*Records shown*.

————————

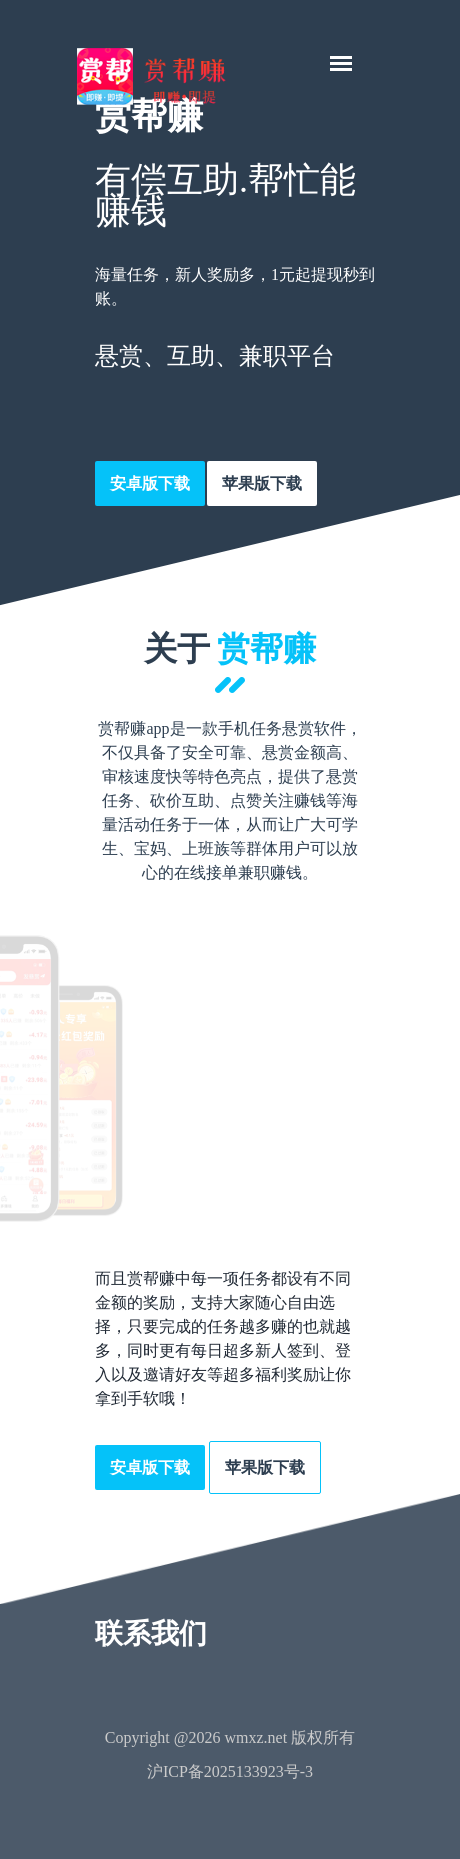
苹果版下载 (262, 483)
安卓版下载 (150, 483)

————————

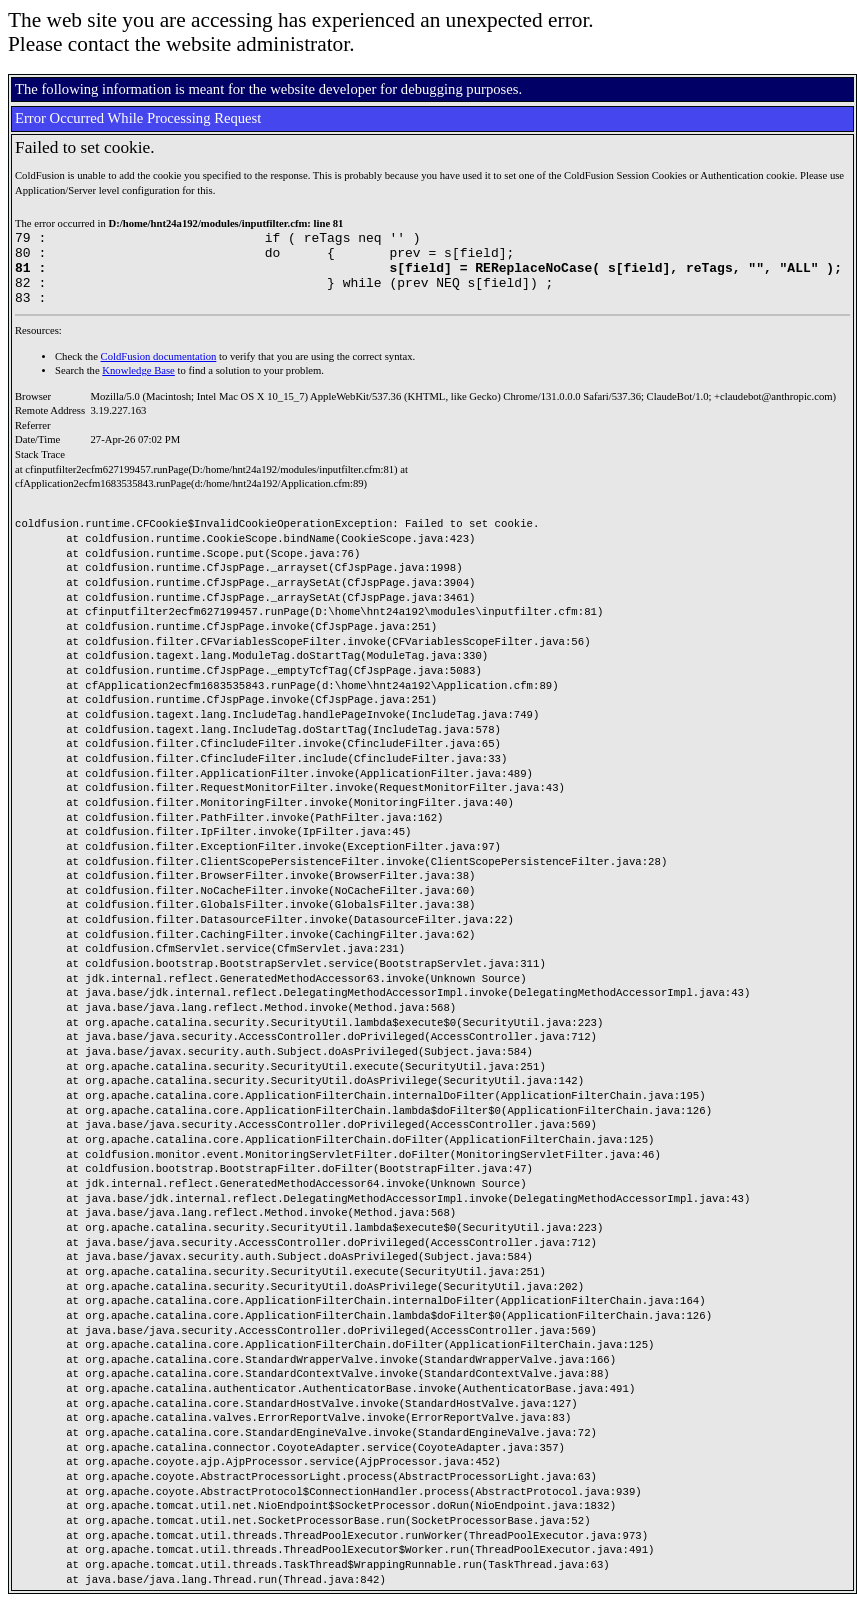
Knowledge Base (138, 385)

————————

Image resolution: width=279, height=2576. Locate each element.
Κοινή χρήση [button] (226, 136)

————————

From the entries above, write out only the lines starting at the line that holds "Image resolution: width=279, height=2576." and ending at the line that holds "Κοινή χρήση [button] (226, 136)", keeping both and matching them exactly.

Image resolution: width=279, height=2576. Locate each element.
Κοινή χρήση [button] (226, 136)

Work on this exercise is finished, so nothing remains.